Eu pari. Ele nasceu. 
"Deu certo."

Quem ler esse relato cheio de medo e dor, pode pensar que a experiência foi, de alguma maneira, negativa. O medo não é nosso inimigo, nem tampouco a dor. Eu sei, parece coisa de budista, parece conversa fiada. 

Digo sem sombra de dúvida que algumas coisas me salvaram de cair no penhasco onde o medo passa a ser descrença, pânico, desistência:

- A confiança nos protocolos da humanização implantados firmemente no hospital que me atendia; 

- A confiança de que, apesar do medo e da dor, meu corpo foi divinamente projetado para esse momento que é, por mais que a gente tente negar, fisiológico, natural;

- A tranquilidade de ter comigo em todos os segundos uma pessoa da minha confiança, pronta pra me amparar, me cuidar, me proteger e me dizer o que eu precisava ouvir. Alguém que passou meses (muitos antes até de eu engravidar) me ouvindo falar sobre humanização, fisiologia do parto, posições pra parir, intervenções desnecessárias, métodos de alívio da dor e jeitos de me ajudar nesse momento. Alguém que se dispôs a ver documentários e muitos vídeos de gente parindo por aí. 

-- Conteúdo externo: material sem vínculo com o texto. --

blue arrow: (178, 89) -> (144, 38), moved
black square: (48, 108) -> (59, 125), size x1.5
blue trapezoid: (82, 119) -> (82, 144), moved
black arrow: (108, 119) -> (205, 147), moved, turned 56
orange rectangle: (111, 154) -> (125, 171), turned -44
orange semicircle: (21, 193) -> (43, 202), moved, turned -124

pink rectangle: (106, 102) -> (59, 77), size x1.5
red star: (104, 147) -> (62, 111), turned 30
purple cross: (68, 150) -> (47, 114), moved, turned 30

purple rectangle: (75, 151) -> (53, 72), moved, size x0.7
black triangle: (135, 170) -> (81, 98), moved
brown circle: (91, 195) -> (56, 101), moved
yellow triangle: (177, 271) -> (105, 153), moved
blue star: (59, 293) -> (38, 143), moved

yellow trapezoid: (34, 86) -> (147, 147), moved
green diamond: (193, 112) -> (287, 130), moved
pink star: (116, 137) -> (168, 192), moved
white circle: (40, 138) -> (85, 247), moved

Esses três, juntos, foram os responsáveis por me permitir fechar os olhos, olhar pra dentro, me conectar com o que estava acontecendo com o meu corpo, minha mente e meu coração naquelas horas e viver, de fato, o parto. 

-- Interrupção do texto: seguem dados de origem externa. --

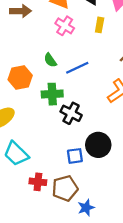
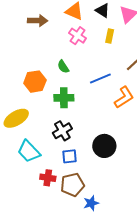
blue line: (77, 68) -> (100, 78), moved
black cross: (71, 113) -> (62, 131), moved, turned 30
blue square: (75, 156) -> (69, 156), moved

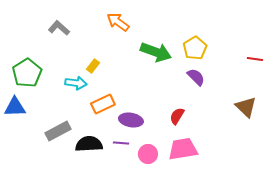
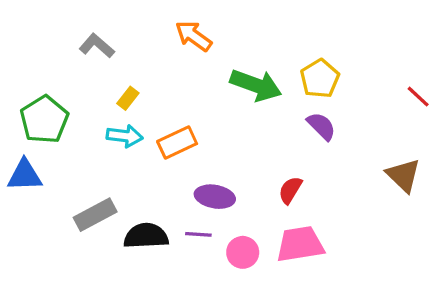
red line: (255, 59) -> (418, 97), turned 35
yellow rectangle: (93, 66) -> (128, 98), moved
orange rectangle: (103, 104) -> (177, 142), moved

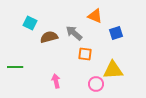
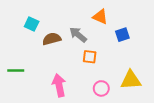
yellow triangle: (113, 70) -> (131, 80), moved
pink arrow: (56, 81) -> (59, 85), size x1.5

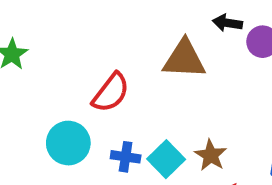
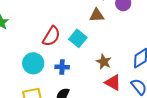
brown triangle: (184, 59) -> (97, 15), moved, size x0.7
cyan square: (166, 159) -> (78, 38), moved

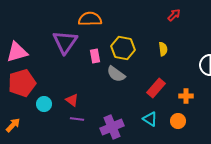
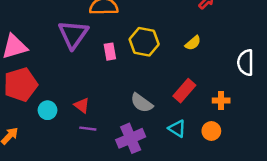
yellow semicircle: (163, 49) -> (193, 43), turned 56
gray semicircle: (116, 74) -> (142, 103), moved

O parto normal, o parto humanizado, o parto rápido, o parto sem intervenções, o parto com final feliz. O parto em que eu não era a fotógrafa, a repórter, mas a mulher. A leoa. A mãe. O parto tão desejado, tão almejado. Pro qual eu estudei e me preparei e no qual me vi muito antes desse momento chegar. 

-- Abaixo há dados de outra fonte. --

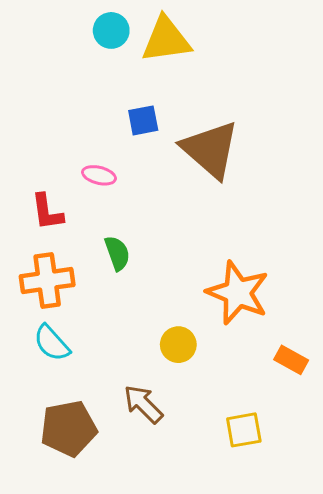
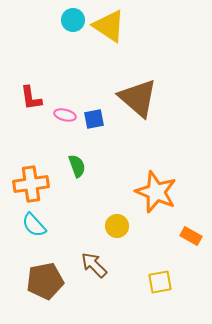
yellow triangle: (166, 40) -> (109, 26), turned 42
blue square: (143, 120) -> (94, 119), moved
red L-shape: (47, 212) -> (31, 98), moved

Todo esse "preparo psicológico" me conduziu pra esse momento. Pra essa alegria dolorida e intensa. Pra essa conquista. Essa coisa que eu fiz, porque fui mulher, porque fui forte, porque fui força e fortaleza. Porque fui natureza e permiti que natureza fosse, em mim. 

E assim, me fiz mãe. E esse olhar fez tudo valer a pena.